The least we should expect is a significant slowing of growth, said Aubrey Layne, Virginia’s secretary of finance, but a recession in the next 12 to 18 months is “more likely than not.”

“I see those signs coming,” Layne said, citing recent volatility in the stock market. “We saw stock and bond markets react significantly this week.”

The Dow plunged more than 800 points for the first time in over a decade Wednesday, while the bond market followed a pattern that typically forecasts a recession. Layne in part blamed a U.S.-China trade war instigated by the White House, which he said has helped steer markets in the wrong direction.

“The uncertainty is really created by policy in the United States,” said Robert McNab, an economics professor at Old Dominion University. “We don’t have a firm grasp on trade policy. One thing markets and businesses hate is uncertainty.”

McNab, who is the lead author of the 2019 Annual Economic Forecast by ODU’s Dragas Center for Economic Analysis and Policy, predicts that a recession will start between late 2019 and mid-2020. That could impact Virginia more than other states, since the commonwealth is more dependent on federal spending.

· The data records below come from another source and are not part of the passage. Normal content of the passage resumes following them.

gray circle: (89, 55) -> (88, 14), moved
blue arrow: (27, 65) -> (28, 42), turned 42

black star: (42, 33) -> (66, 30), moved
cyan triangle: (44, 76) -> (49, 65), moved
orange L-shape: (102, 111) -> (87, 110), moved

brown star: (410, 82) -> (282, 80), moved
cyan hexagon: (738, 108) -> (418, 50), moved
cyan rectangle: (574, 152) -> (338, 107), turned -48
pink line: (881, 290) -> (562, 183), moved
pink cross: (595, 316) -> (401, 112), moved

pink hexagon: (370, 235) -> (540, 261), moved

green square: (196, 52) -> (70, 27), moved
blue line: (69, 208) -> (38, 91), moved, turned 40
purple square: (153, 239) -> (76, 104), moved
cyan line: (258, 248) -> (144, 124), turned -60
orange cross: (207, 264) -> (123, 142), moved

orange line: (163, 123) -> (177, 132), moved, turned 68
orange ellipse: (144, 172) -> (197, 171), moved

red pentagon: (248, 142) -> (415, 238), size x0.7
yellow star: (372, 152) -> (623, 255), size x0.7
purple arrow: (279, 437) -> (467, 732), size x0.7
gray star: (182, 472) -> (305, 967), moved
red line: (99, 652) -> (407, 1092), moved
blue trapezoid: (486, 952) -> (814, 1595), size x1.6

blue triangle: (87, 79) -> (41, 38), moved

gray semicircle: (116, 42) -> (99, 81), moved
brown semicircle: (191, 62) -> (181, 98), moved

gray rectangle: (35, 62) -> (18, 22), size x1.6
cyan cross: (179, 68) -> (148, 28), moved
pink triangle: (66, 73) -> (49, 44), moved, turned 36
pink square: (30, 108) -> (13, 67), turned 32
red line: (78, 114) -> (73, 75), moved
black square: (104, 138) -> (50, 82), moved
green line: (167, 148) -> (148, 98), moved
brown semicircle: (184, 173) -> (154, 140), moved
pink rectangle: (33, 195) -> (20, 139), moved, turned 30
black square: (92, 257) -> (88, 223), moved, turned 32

“Virginia is exposed to changes in trade policy given our dependence on defense and other types of federal government spending,” McNab said. “We need to take a close look at policy emanating from Washington — it has a significant impact on the commonwealth.”

If the federal government has to slow spending because of falling revenues, the ripple effect could stifle economies like that of Hampton Roads, which has a significant Department of Defense and national security apparatus, and Northern Virginia, which has a large population of federal government employees and contractors. As the largest regions in the state, both of those economies, McNab said, have a substantial impact on Virginia as a whole.

Businesses in the commonwealth could also feel the effects of the federal and state governments having their hands tied, along with the impacts that businesses anywhere would suffer, such as decreases in demand and increases in inventory.

“They need to look at how they would cope with that uncertainty,” McNab said.